What you receive is three tubs of live mealworms, a bag of mixed bran and calcium and a set of instructions. To be honest, I think the instructions are little lacking, but hey that’s why we have the internet! So, I sprinkled a good covering of bran into a plastic tub and added the larvae, before giving them some yummy chard leaves, which they ignored:

Fresh greens?

Fresh greens?

A bit of reading around revealed that they like something a bit more chunky to get their mandibles into, so later I added some satsuma pieces. The fresh food provides them with their only source of water, so it’s important to make sure they have it. Apparently they will pupate in t”a few weeks” at which point I will need to transfer them into another container without bran before moving the adults into a third container when they’ve emerged.
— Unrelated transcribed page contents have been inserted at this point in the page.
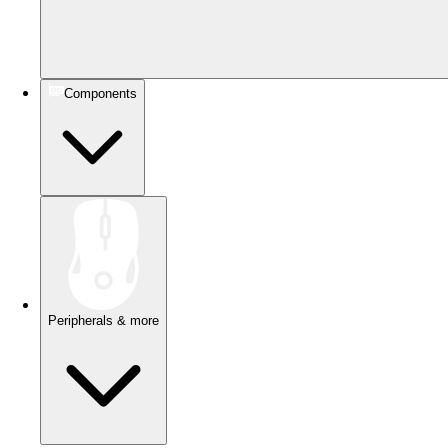
Components
Peripherals & more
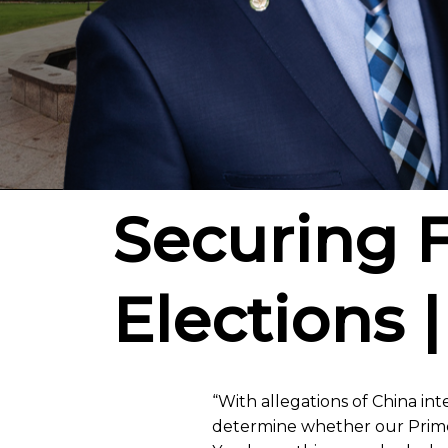
Securing 
Elections |
“With allegations of China int
determine whether our Prime 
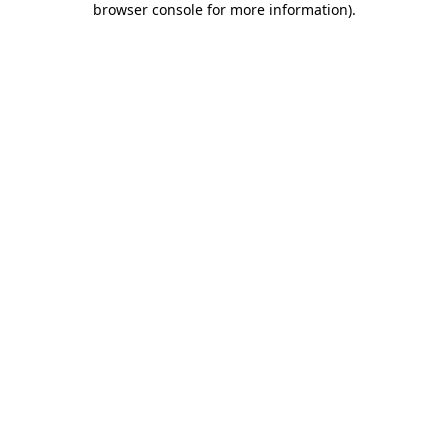
browser console for more information)
.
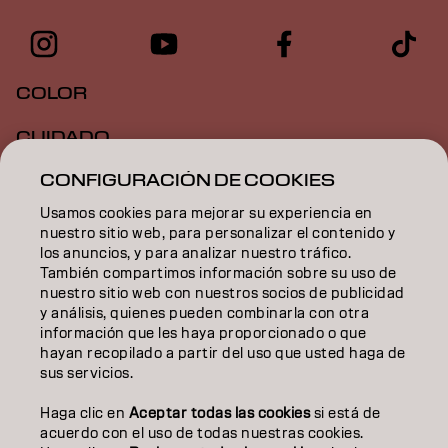
COLOR
CUIDADO
CONFIGURACIÓN DE COOKIES
TEXTURA
Usamos cookies para mejorar su experiencia en
STYLING
nuestro sitio web, para personalizar el contenido y
los anuncios, y para analizar nuestro tráfico.
INSPIRACIÓN
También compartimos información sobre su uso de
nuestro sitio web con nuestros socios de publicidad
EDUCACIÓN
y análisis, quienes pueden combinarla con otra
información que les haya proporcionado o que
hayan recopilado a partir del uso que usted haga de
SOBRE NOSOTROS
sus servicios.
CONTACTO
Haga clic en
Aceptar todas las cookies
si está de
acuerdo con el uso de todas nuestras cookies.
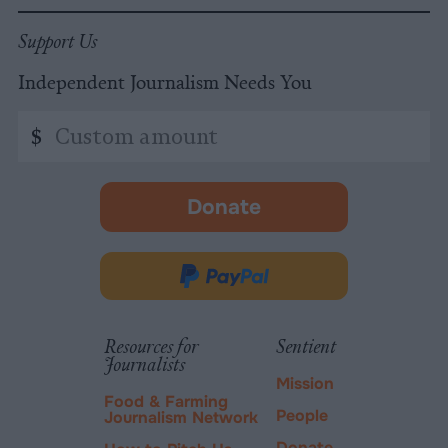
Support Us
Independent Journalism Needs You
Custom
$
amount
Donate
-
opens
in
Donate
new
via
tab.
PayPal
Resources for
Sentient
Journalists
Mission
Food & Farming
People
Journalism Network
Donate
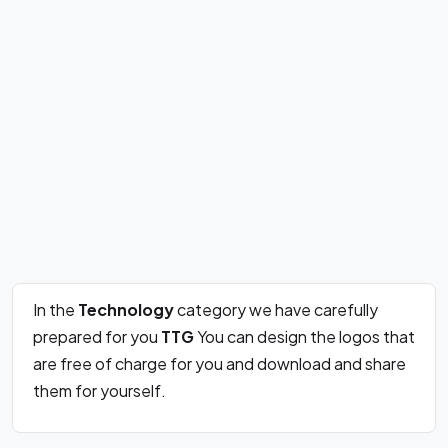
In the
Technology
category we have carefully
prepared for you
TTG
You can design the logos that
are free of charge for you and download and share
them for yourself.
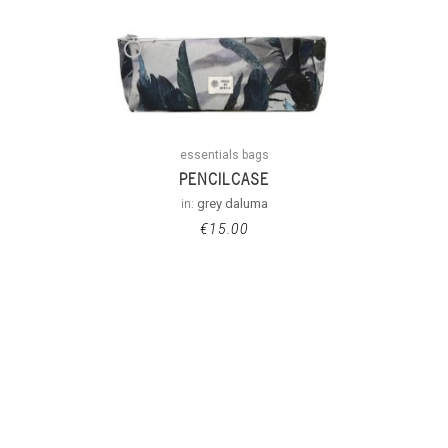
essentials bags
PENCILCASE
in:
grey daluma
€
15.00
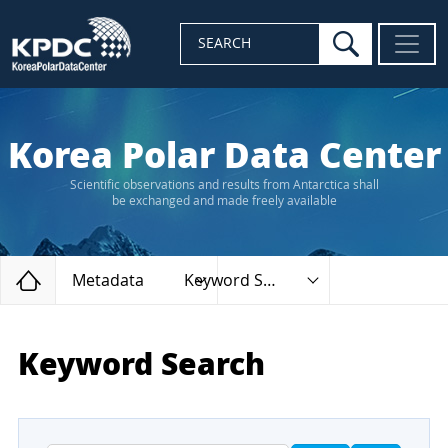
search
SEARCH
Korea Polar Data Center
Scientific observations and results from Antarctica shall
be exchanged and made freely available
Home
Metadata
Keyword Search
Keyword Search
At this point they will mate, lay eggs and die and I will them wait for more mealworms to hatch. In theory I will get increasing numbers and thus food for hens. Our local mill has an excess or bran, so that’s not a problem as regards feeding and I can give then vegetable peelings/waste as their water source. So, I’m hoping that this is a pretty sustainable, environmentally sound method of producing some chicken feed. It won’t replace the layer pellets, but it will reduce the need for them a bit.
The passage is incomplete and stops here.